Lantern Pharma’s approach is to in-license and develop oncology therapies using genomic data, machine learning, and computational biology modeling to identify the patient groups most likely to respond to a therapy, and to clarify the potential underlying mechanisms of action. Lantern’s LP-300 is a small molecule entity that has been studied in multiple randomized, controlled multi-center NSCLC trials. In retrospective analyses of a multi-country Phase 3 trial, LP-300 with chemotherapy demonstrated substantial improvement in overall survival in the never-smoker subgroup. LP-300 is currently in preparation to enter a phase 2 clinical trial for use of LP-300 as a combination therapy for never-smoking NSCLC patients with histologically defined adenocarcinoma. Deep Lens will utilize the patient enrollment criteria identified by Lantern to find this subgroup of patients and match them to the LP-300 clinical trial across Deep Lens’ network of community oncology sites.

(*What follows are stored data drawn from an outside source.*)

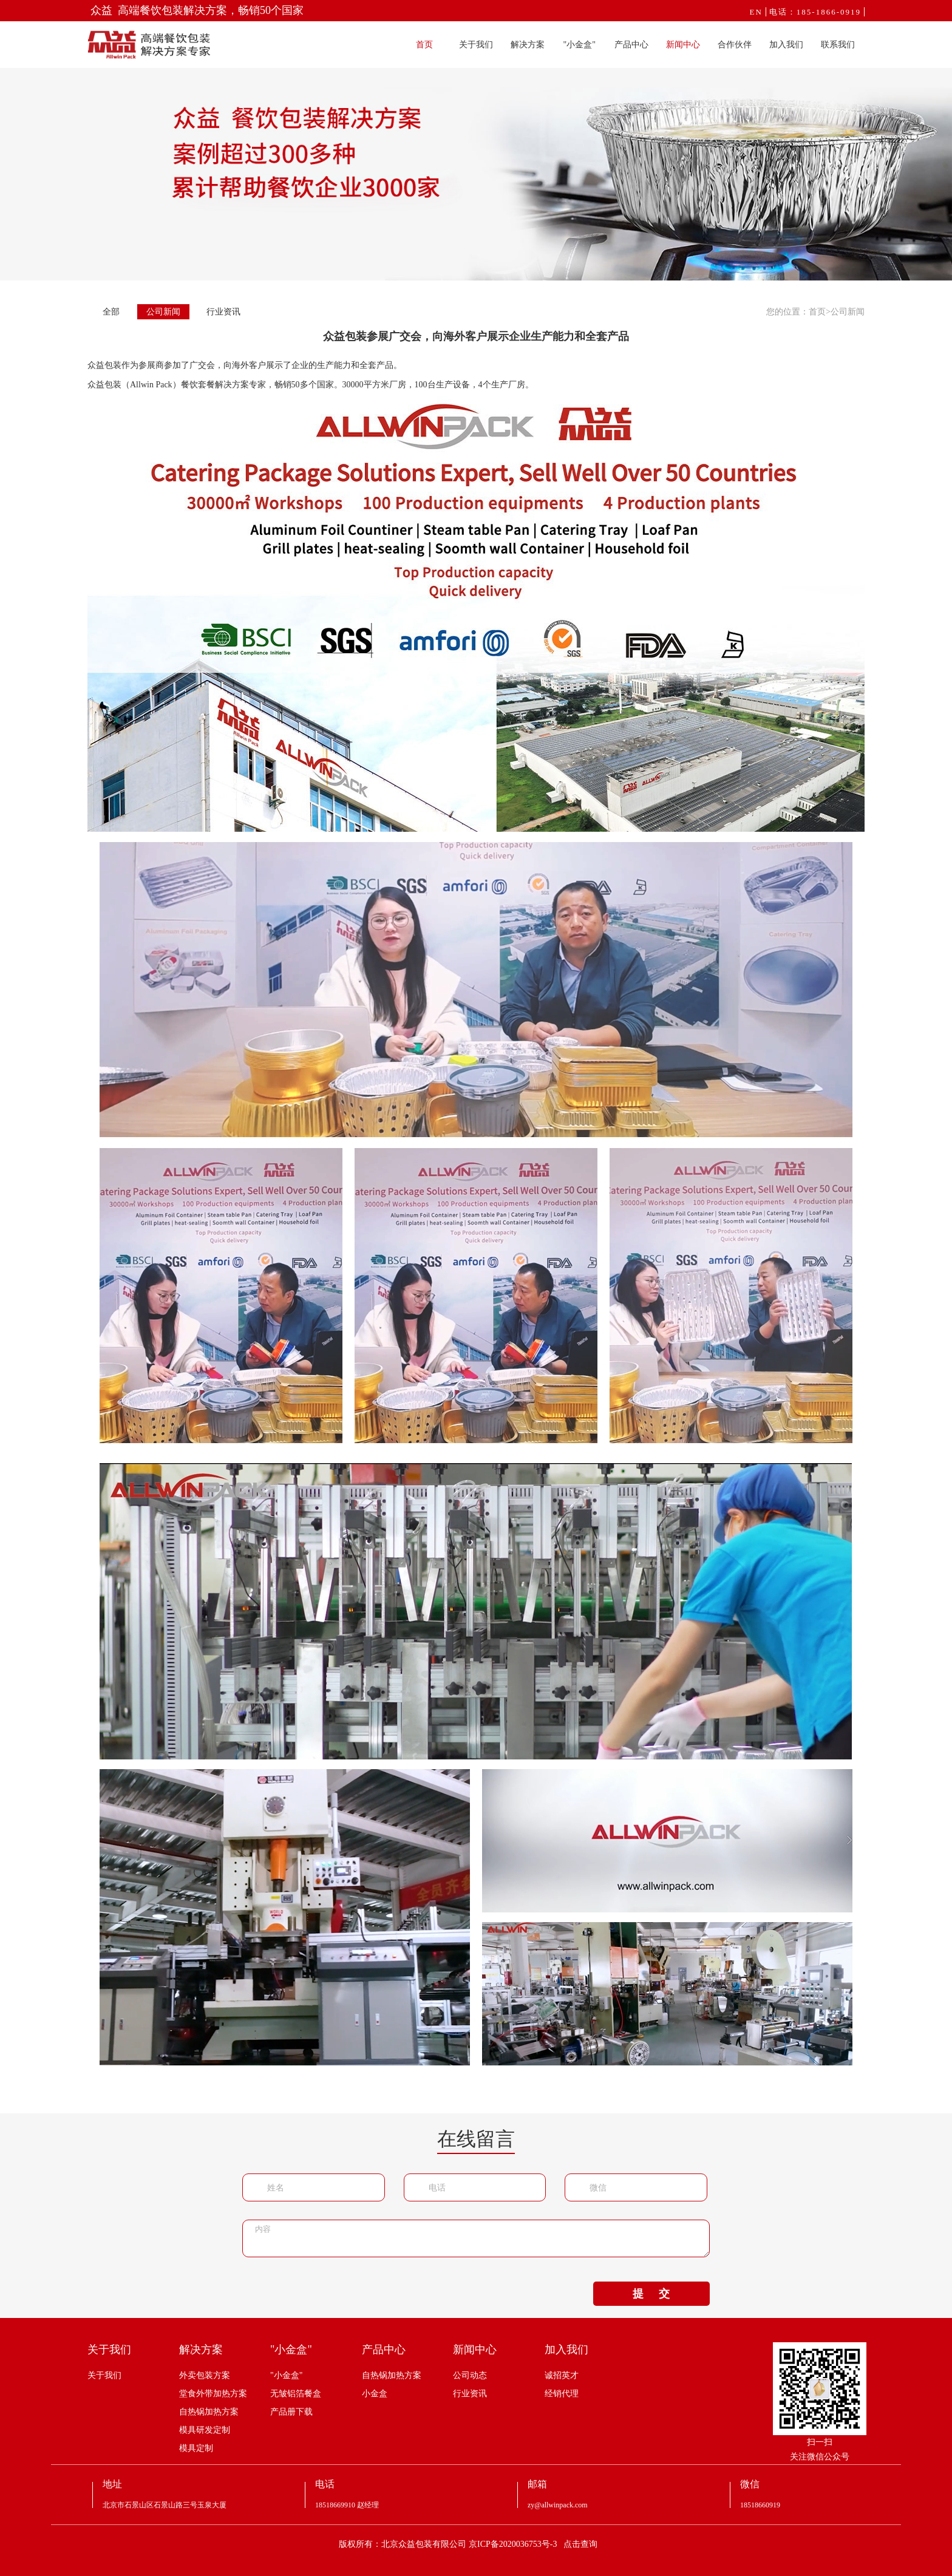 The width and height of the screenshot is (952, 2576). What do you see at coordinates (631, 44) in the screenshot?
I see `产品中心` at bounding box center [631, 44]. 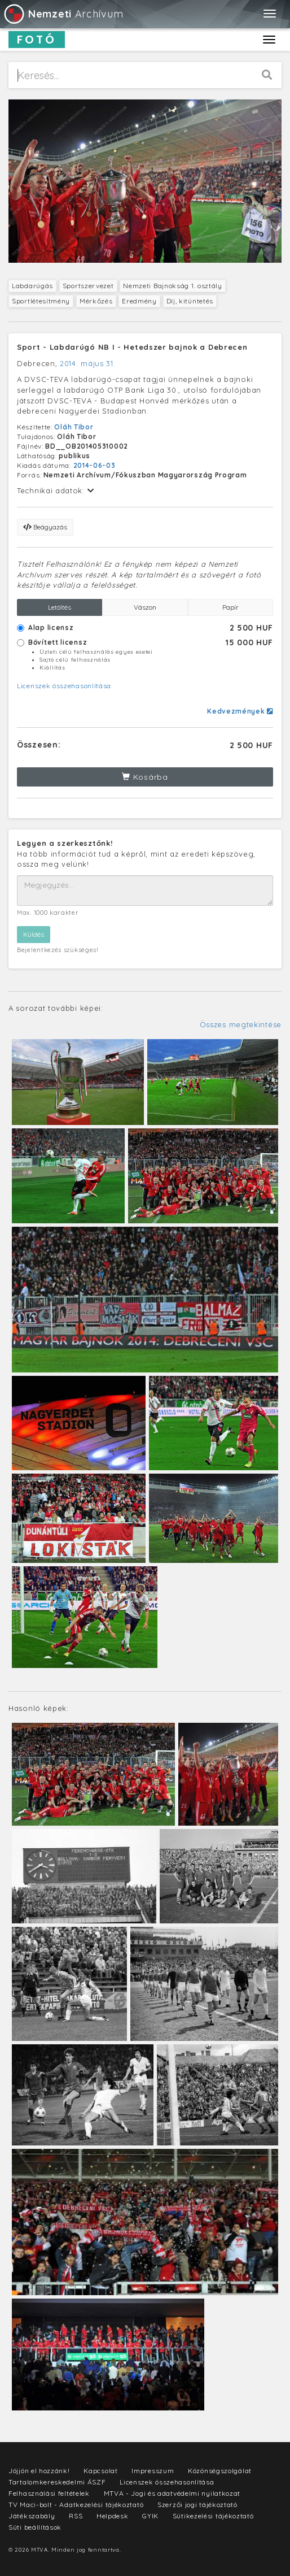  I want to click on Archívum, so click(63, 13).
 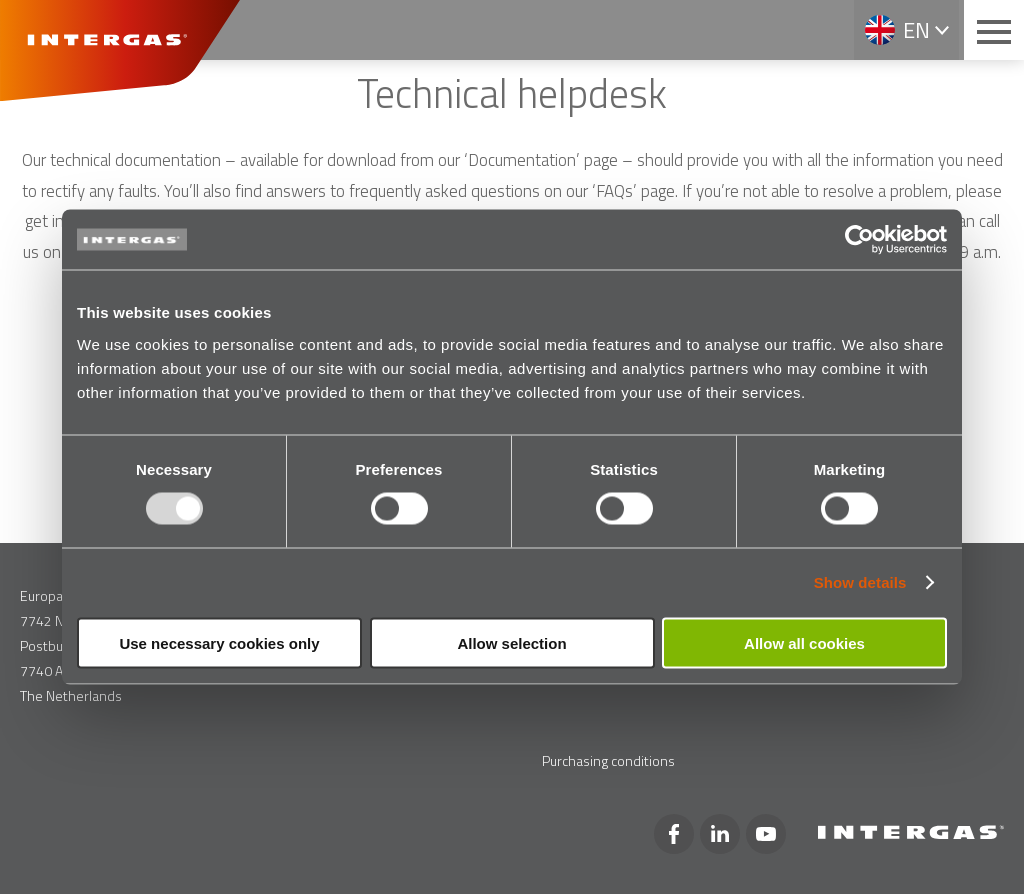 I want to click on [Usercentrics Cookiebot - opens in a new window], so click(x=859, y=240).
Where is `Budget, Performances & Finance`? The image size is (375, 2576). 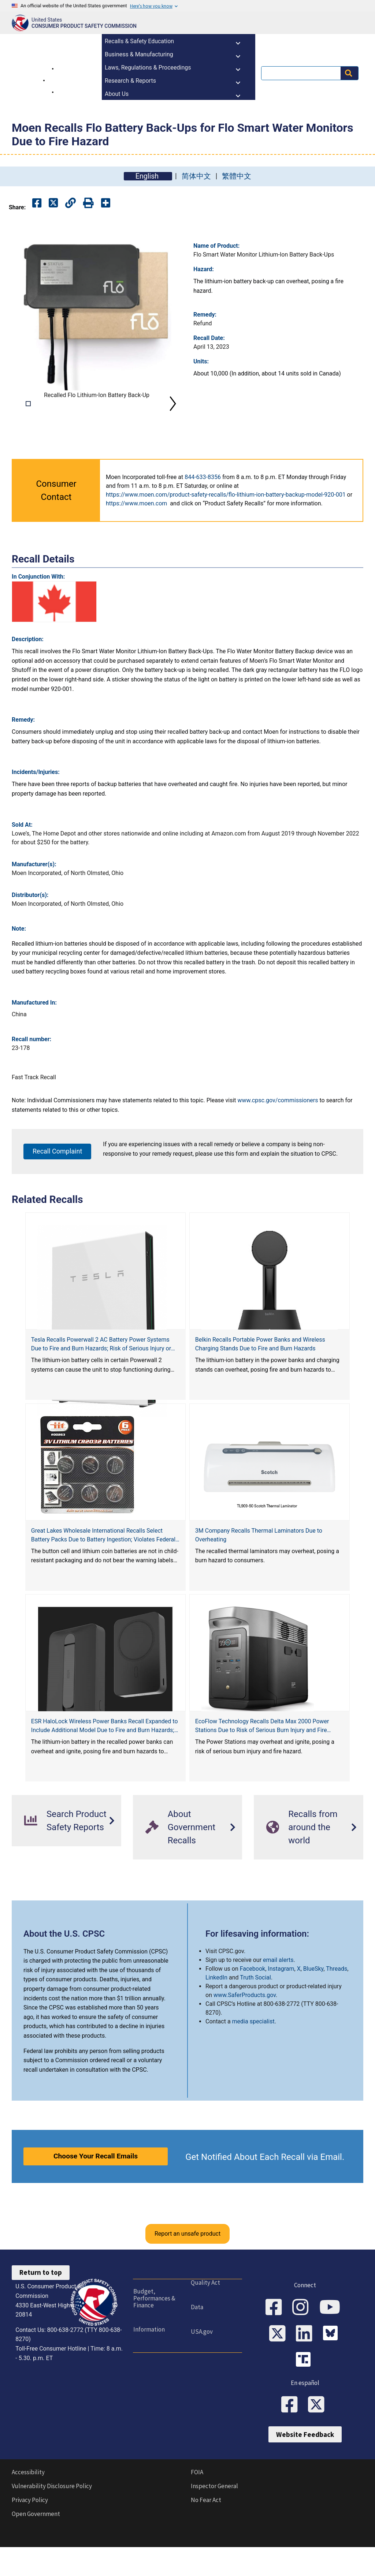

“Precision medicine has changed the way we think about treating and identifying certain types of cancer, but it has also significantly increased the complexity of clinical trials. Trials often have very narrow eligibility criteria, making enrollment objectives difficult to meet, and unfortunately, many companies will fail to move along the development path successfully,” said Dave Billiter, Chief Executive Officer and Co-Founder of Deep Lens. “Deep Lens leverages their A.I. platform, VIPER, and supporting services to automate the patient identification and screening process, so that trials enroll faster and more efficiently. We believe that leveraging A.I. across multiple phases of drug development will decrease overall time-to-market timelines as well as associated costs. We look forward to partnering with Lantern to help them achieve their trial enrollment goals and to provide access to LP-300 to patients in need as quickly as possible.”

Lantern is focused on developing LP-300 as a potential first-in-class combination therapy for never smoking NSCLC patients with histologically defined adenocarcinoma. NSCLC among never smokers has a distinct molecular profile and according to the American Cancer Society, as many as 20% of people who die from lung cancer in the United States every year have never smoked or used any other form of tobacco. Leading researchers have started to classify lung cancer in never and non-smokers as having unique and distinct clinical, biological and pathological characteristics that have the potential to be impacted by new therapeutic options. According to market research and data analytics firm, GlobalData, approximately $10 billion was spent on NSCLC therapies in 2020, across the leading eight markets (by annual drug sales), with approximately $4 billion of this drug spend in the U.S. alone.